UNCTAD/PRESS/PR/2018/022
Geneva, Switzerland, (06 June 2018)

Region regained its position as the world largest recipient of foreign direct investment in 2017
Chinese outward investment down for the first time in 15 years

Foreign direct investment (FDI) flows to developing Asia in 2017 remained at the level of 2016 ($476 billion), according to UNCTAD’s World Investment Report 2018.

Increased investment in the high-tech sector in China and rises in most countries belonging to the Association of Southeast Asian Nations (ASEAN) were enough to offset declines in other large recipient economies in the region, including Hong Kong (China), Singapore, India and Saudi Arabia, in that order, the report says.

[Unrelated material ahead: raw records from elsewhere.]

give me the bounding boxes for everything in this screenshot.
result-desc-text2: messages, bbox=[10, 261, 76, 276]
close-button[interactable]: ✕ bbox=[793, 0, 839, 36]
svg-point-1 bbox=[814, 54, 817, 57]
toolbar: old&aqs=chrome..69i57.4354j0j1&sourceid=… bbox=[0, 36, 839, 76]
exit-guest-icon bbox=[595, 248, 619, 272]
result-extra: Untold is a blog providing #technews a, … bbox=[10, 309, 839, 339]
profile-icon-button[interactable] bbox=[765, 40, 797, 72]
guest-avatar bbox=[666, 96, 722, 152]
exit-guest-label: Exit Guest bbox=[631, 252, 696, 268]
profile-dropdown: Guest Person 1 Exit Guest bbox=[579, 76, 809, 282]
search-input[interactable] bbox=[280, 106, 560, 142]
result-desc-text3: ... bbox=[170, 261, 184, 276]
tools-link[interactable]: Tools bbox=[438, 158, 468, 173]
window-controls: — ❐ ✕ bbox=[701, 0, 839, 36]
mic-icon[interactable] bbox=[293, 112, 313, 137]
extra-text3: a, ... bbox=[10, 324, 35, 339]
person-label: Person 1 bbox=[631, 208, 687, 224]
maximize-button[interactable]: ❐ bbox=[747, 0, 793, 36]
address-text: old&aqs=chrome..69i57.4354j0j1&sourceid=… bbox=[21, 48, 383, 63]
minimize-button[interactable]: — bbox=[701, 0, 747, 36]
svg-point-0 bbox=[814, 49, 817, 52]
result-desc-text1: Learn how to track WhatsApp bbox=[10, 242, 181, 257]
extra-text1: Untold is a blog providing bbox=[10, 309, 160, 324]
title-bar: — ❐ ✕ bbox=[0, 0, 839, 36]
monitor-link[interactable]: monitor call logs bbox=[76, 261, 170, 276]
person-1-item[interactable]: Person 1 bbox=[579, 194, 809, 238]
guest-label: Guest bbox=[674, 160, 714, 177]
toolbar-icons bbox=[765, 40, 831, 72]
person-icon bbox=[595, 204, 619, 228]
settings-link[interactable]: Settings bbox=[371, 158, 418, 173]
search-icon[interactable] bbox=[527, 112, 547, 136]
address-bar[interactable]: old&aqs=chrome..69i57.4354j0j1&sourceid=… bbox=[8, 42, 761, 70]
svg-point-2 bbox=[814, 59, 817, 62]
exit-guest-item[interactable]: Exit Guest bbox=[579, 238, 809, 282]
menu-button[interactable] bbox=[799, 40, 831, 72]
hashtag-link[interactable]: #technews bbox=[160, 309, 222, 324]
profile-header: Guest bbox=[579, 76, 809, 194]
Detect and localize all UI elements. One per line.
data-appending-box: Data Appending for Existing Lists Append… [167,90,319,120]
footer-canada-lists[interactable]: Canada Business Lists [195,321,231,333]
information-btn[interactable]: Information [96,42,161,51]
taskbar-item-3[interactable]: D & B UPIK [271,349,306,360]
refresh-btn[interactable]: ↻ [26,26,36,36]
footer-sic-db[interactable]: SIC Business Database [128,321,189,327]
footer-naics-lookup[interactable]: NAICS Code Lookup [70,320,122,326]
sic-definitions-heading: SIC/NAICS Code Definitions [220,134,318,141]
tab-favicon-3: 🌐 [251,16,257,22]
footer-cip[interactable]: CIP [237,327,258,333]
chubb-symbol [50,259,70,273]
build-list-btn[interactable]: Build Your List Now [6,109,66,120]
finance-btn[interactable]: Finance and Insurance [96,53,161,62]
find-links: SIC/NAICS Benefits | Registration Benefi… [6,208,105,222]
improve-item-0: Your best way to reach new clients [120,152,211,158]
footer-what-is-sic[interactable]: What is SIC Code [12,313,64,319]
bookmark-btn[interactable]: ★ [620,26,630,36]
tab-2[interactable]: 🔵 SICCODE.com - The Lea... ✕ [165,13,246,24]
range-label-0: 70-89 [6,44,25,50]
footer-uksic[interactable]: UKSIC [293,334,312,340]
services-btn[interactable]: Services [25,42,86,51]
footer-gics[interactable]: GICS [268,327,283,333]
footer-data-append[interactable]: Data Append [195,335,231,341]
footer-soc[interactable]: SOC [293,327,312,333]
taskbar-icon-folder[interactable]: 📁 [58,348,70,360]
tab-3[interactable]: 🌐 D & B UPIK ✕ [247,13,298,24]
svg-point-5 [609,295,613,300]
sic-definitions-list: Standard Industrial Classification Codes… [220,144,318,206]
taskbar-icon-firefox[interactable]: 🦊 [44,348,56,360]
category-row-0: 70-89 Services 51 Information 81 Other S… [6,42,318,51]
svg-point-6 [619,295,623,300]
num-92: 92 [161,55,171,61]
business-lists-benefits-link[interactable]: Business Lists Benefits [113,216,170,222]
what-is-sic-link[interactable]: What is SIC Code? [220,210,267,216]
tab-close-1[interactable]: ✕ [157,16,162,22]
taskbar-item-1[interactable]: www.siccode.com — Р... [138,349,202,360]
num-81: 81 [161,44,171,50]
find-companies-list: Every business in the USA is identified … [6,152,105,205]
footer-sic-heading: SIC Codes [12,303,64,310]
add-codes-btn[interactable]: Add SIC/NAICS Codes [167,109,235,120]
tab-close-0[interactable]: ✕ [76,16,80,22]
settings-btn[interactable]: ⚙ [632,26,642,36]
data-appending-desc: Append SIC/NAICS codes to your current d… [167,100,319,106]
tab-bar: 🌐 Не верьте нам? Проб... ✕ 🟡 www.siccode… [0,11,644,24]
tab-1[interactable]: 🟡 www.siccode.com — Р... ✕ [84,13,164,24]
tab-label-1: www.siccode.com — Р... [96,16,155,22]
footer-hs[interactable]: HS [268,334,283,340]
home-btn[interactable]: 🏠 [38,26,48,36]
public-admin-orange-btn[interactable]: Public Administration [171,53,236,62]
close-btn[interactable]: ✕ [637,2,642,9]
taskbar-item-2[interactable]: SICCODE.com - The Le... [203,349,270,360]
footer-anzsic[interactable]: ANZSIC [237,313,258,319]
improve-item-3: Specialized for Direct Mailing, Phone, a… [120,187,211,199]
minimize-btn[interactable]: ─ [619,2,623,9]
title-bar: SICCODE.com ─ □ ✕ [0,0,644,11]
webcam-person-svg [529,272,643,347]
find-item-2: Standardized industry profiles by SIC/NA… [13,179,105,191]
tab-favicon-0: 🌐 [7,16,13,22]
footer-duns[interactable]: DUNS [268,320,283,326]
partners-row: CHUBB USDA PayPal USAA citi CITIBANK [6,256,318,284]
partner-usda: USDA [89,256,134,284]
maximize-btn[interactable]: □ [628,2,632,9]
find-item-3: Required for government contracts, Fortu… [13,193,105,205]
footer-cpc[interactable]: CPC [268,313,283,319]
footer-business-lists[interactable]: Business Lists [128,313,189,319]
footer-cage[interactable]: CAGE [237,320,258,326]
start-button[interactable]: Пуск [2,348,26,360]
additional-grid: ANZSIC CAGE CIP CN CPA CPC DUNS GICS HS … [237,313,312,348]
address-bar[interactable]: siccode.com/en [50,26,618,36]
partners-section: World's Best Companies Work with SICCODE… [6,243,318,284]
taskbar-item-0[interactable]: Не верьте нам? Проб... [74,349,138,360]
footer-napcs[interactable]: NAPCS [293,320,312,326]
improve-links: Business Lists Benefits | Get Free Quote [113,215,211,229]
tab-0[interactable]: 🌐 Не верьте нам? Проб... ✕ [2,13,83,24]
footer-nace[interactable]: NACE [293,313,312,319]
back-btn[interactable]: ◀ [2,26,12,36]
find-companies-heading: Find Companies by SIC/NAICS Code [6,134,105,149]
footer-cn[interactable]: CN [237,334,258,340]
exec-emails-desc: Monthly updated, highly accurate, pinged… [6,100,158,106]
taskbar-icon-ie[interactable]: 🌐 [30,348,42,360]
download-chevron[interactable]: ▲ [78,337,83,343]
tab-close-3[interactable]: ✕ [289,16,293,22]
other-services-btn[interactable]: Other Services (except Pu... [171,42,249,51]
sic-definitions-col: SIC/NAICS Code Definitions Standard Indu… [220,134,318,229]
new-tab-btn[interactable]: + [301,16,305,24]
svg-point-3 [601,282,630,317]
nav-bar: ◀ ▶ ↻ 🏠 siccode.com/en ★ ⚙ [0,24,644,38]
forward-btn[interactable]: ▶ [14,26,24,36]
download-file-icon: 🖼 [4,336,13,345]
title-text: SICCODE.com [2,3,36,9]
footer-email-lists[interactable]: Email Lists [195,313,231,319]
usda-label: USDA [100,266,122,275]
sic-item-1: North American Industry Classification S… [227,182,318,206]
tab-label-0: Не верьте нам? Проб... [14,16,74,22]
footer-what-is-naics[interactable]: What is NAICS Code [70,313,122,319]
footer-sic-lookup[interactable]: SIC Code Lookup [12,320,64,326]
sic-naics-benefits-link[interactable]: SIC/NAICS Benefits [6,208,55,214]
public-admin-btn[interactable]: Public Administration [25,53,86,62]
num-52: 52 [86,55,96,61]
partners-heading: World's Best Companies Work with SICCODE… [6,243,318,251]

The region regained its position as the largest recipient of FDI in the world as its share in global inflows rose from 25% in 2016 to 33% in 2017.

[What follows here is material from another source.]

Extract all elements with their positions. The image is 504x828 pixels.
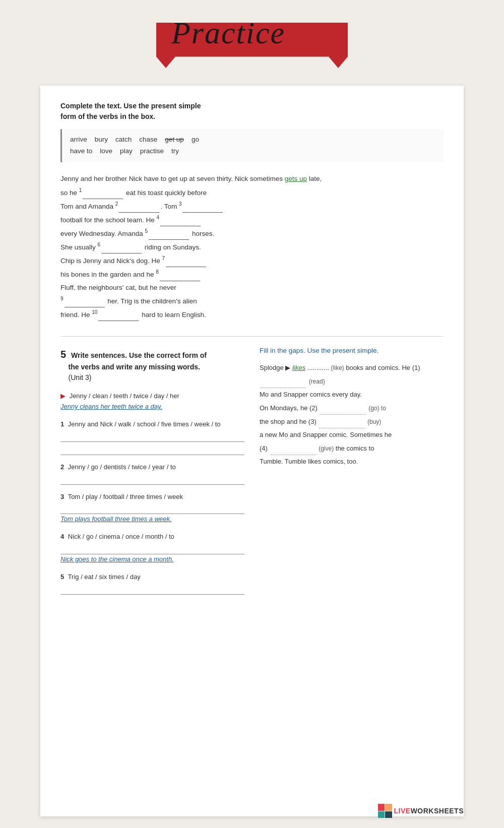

FDI in East Asia was stable at $265 billion, with a decline in inflows to Hong Kong (China) and an all-time high in China (figure 1). In South-East Asia, FDI in the ASEAN countries rose by 11% to $134 billion, propelled by an increase in flows to most member countries and a strong rebound in Indonesia. Meanwhile, inflows to South Asia contracted by 4% to $52 billion, with a decline in FDI to India. FDI to West Asia continued its downward trend (to $26 billion), with inflows to the region declining almost continuously since 2008.

Outward FDI flows from developing Asia declined by 9% to $350 billion in 2017, with East Asia witnessing a significant drop to $250 billion owing to a reversal in outflows from China for the first time since 2003 (figure 2). Despite the decline, the region remained a major source of FDI worldwide, still accounting for nearly a quarter of global outflows.

In 2018, FDI inflows in the region are expected to remain at a similar level. Inflows to China could see continued growth because of recently announced plans to facilitate and attract foreign investment. Other sources of growth could be greater intraregional FDI, including to relatively low-income economies in the region, most notably Cambodia, the Lao People’s Democratic Republic, Myanmar and Viet Nam. In West Asia, the evolution of oil prices, the efforts of oil-rich countries to promote economic diversification, and geopolitical uncertainties will shape FDI inflows.